High level government officials and intelligence sources, have confirmed that Mugabe is now winding up his rule, and is preparing for retirement at his traditional home area of Zvimba, which is located in Mashonaland West Province, amid boiling point pressure by his powerful military generals, who are reportedly planning a "soft landing" for the nonagenarian as they prepare to take new orders and salute, justice minister Emmerson Mnangagwa, whom they have allegedly annointed as the next likely Zimbabwe Defence Forces (ZDF), Commander-in-Chief.
The Telescope News, early this month reported an undisputed story by government, which brought to light how Mugabe and his Vice President, Joice Mujuru, have been vanquished by their closet party foes. Mnangagwa appears to be gathering momentum and more power, thanks to his close links with State security oligarchy, ahead of Mujuru who is banking on the Zanu PF constitution alone, to propel her to the top as Mugabe's successor.
Although Mujuru according to other Zanu PF senior figures, has been mounting a "serious fight" to contain Mnangagwa and remain ahead of the succession race, her faction is now "too weak" to stand in the former defence minister's way and his backers, who include China and the dreaded Central Intelligence Organisation (CIO).
"The CIO appear to have realised that, Mnangagwa is the only candidate who can perpetuate the status quo, and bring some stability in a post-Mugabe era. They are now pushing for the party to appoint Mnangagwa, as the definite successor to Mugabe, and want him to finish off Mugube's term of office," our informants said this month.

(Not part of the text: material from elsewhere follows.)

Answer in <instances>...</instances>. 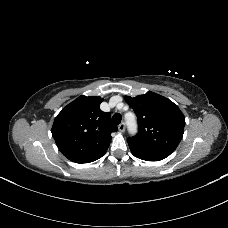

Ironically, the CIO is headed by Presidential affairs minister Didymus Mutasa, a powerful Mujuru ally, but the pendulum of allegiance within the agency is reportedly tilted in favour of the Mnangagwa faction.
"People must not be fooled by graveside outburts by Mugabe," said a senior administration official referring to remarks made by Mugabe a fortnight ago, during the burial of Nathan Shamuyarira, at the Heroes Acre in Harare. Mugabe fired many salvos and a broadside against his information minister, Jonathan Moyo, for using his intellect to divide Zanu PF describing him as a weevil and devil incarnate. "The fact that Moyo is still having his job, speaks a lot for itself. Under normal circumstances, when the president of any country attacks a minister in public like that, the next thing that follows is firing that person from government. However in the case of Moyo, Mnangagwa himself and the generals stopped Mugabe from taking any further action against him. Moyo has already done a good job in damaging the Mujuru camp for them, using the media."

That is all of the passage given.